4. Les requérants font grief à l’administration de ne pas apporter la preuve de la notification de la réponse du service aux observations qu’ils ont produites le 14 août 2021. Il résulte de l’instruction que l’avis de réception produit par le service, portant le numéro 2C 140 643 6534 0, concerne un pli qui a été adressé au représentant légal de B..., portant la référence interne « Frédérique Lautier / 3924 », et qui a été distribué le 20 décembre 2021. Or, la réponse aux observations des contribuables aurait dû être adressée à M. et Mme A..., et non pas au représentant légal de B..., laquelle est un contribuable distinct. Par ailleurs, cet avis de réception porte la référence interne « Frédérique Lautier / 3924 », la référence Cerfa 3924 correspondant aux propositions de rectification et non aux réponses aux observations du contribuable, dont la référence Cerfa est le 3926. Dans ces conditions, les requérants sont fondés à soutenir que le service n’apporte pas la preuve, qui lui incombe, de la notification de la réponse aux observations des contribuables.

5. Dès lors, et sans qu’il soit besoin d’examiner les autres moyens de la requête, M. et Mme A... sont fondés à demander la décharge des impositions restant en litige, d’un montant de 25 093 euros dont 2 041 euros de majorations, ainsi qu’il a été rappelé au point 2 ci-dessus.

Sur les conclusions tendant au bénéfice du crédit d’impôt pour la modernisation du recouvrement complémentaire (CIMR-C) :

6. Les époux A... revendiquent également le bénéfice du CIMR complémentaire.

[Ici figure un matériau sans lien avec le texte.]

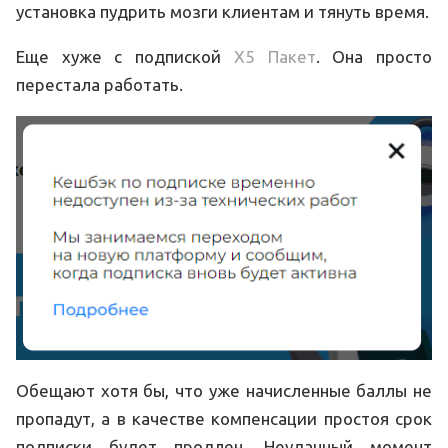
установка пудрить мозги клиентам и тянуть время.
Еще хуже с подпиской
X5 Пакет
. Она просто
перестала работать.
Обещают хотя бы, что уже начисленные баллы не
пропадут, а в качестве компенсации простоя срок
подписки будет продлен. Неудачный момент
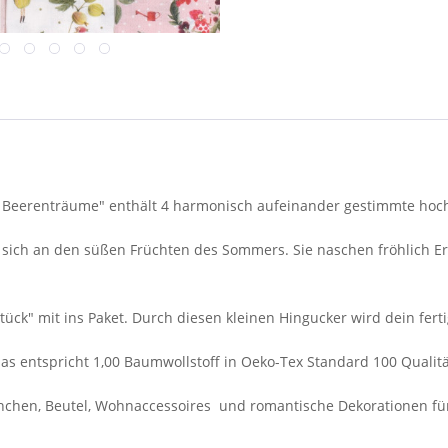
 Beerenträume" enthält 4 harmonisch aufeinander gestimmte hochw
 sich an den süßen Früchten des Sommers. Sie naschen fröhlich 
gstück" mit ins Paket. Durch diesen kleinen Hingucker wird dein f
 das entspricht 1,00 Baumwollstoff in Oeko-Tex Standard 100 Qualit
hchen, Beutel, Wohnaccessoires und romantische Dekorationen fü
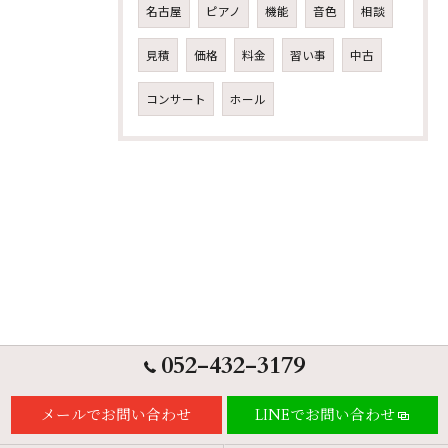
名古屋
ピアノ
機能
音色
相談
見積
価格
料金
習い事
中古
コンサート
ホール
052-432-3179
メールでお問い合わせ
LINEでお問い合わせ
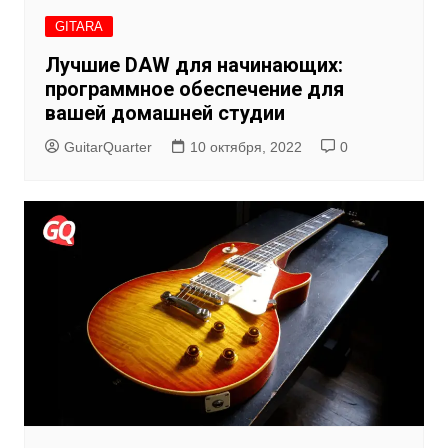
GITARA
Лучшие DAW для начинающих:
программное обеспечение для
вашей домашней студии
GuitarQuarter
10 октября, 2022
0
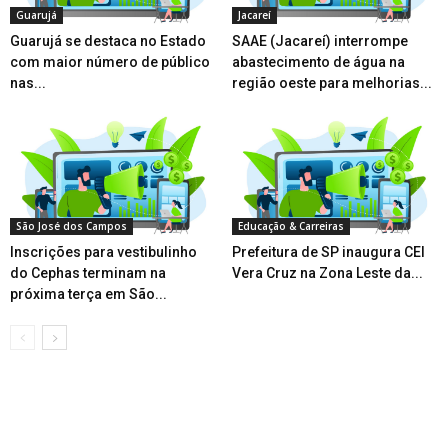
Guarujá
Jacareí
Guarujá se destaca no Estado
SAAE (Jacareí) interrompe
com maior número de público
abastecimento de água na
nas...
região oeste para melhorias...
São José dos Campos
Educação & Carreiras
Inscrições para vestibulinho
Prefeitura de SP inaugura CEI
do Cephas terminam na
Vera Cruz na Zona Leste da...
próxima terça em São...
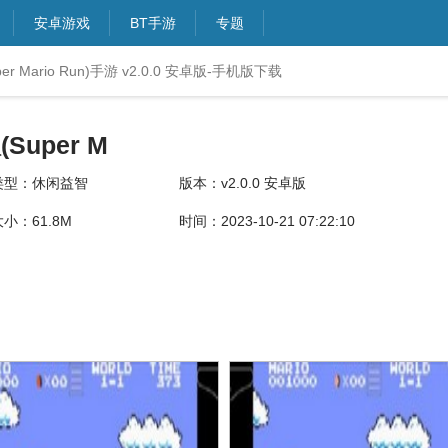
安卓游戏
BT手游
专题
 Mario Run)手游 v2.0.0 安卓版-手机版下载
uper M
类型：休闲益智
版本：v2.0.0 安卓版
大小：61.8M
时间：2023-10-21 07:22:10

Ils soutiennent que le surcroît de bénéfices non commerciaux observé au titre de l’année 2018 par rapport aux années 2015, 2016 et 2017, ainsi que par rapport à l’année 2019, correspondrait à un surcroît d’activité en 2018 et à un double cas de force majeure survenu en 2019, sous la forme de la liquidation judiciaire du locataire principal et d’un dégât des eaux.

7. Toutefois, cette circonstance, si elle est éventuellement susceptible de permettre aux époux A... d’obtenir, sur présentation d’une réclamation afférente à l’impôt sur les revenus de l’année 2019, le crédit d’impôt complémentaire prévu par les dispositions précitées du 3° du 3 du E du II de l’article 60 de la loi du 29 décembre 2016 dans le cas d’un surcroît d’activité dûment établi, est toutefois sans incidence dans le présent litige, qui concerne les modalités de calcul du CIMR attribué au titre de l’impôt sur le revenu de l’année 2018. Pour les mêmes motifs, les requérants ne sont pas fondés à se prévaloir, sur le fondement des dispositions de l’article L. 80 A du livre des procédures fiscales, du bénéfice des énonciations du paragraphe 170 de la documentation administrative référencée BOI-IR-PAS-50-10-20-20.

Sur les frais liés au litige :

8. L’État versera aux époux A... une somme de 1 500 euros au titre de l’article L. 761-1 du code de justice administrative.


D É C I D E :

Article 1er : Il n’y a plus lieu de statuer sur les conclusions à fin de décharge présentées par les époux A..., à hauteur d’un montant total de 24 122 euros correspondant aux dégrèvements prononcés par l’administration au titre des décisions mentionnées au point 2 du présent jugement.

Article 2 : M. et Mme A... sont déchargés, en droits et pénalités, des cotisations supplémentaires d’impôt sur le revenu et des suppléments de contributions sociales auxquels ils ont été assujettis au titre de l’année 2018 et restant en litige.

Article 3 : L’État versera aux époux A... une somme de 1 500 euros au titre de l’article L. 761-1 du code de justice administrative.

Article 4 : Le surplus des conclusions de la requête des époux A... est rejeté.

Article 5 : Le présent jugement sera notifié à M. et Mme A... et au directeur régional des finances publiques d’Ile-de-France et de Paris.


Délibéré après l’audience du 26 janvier 2026, à laquelle siégeaient :

M. Séval, président,
M. Errera, premier conseiller,
Mme Benhamou, conseillère.

Rendu public par mise à disposition au greffe le 9 février 2026.


Le rapporteur,


signé

A. ERRERALe président,


signé

J.-P. SÉVAL

La greffière,


signé

S. LARDINOIS


La République mande et ordonne au ministre de l’économie, des finances et de la souveraineté industrielle, énergétique et numérique en ce qui le concerne ou à tous commissaires de justice à ce requis en ce qui concerne les voies de droit commun contre les parties privées, de pourvoir à l’exécution de la présente décision.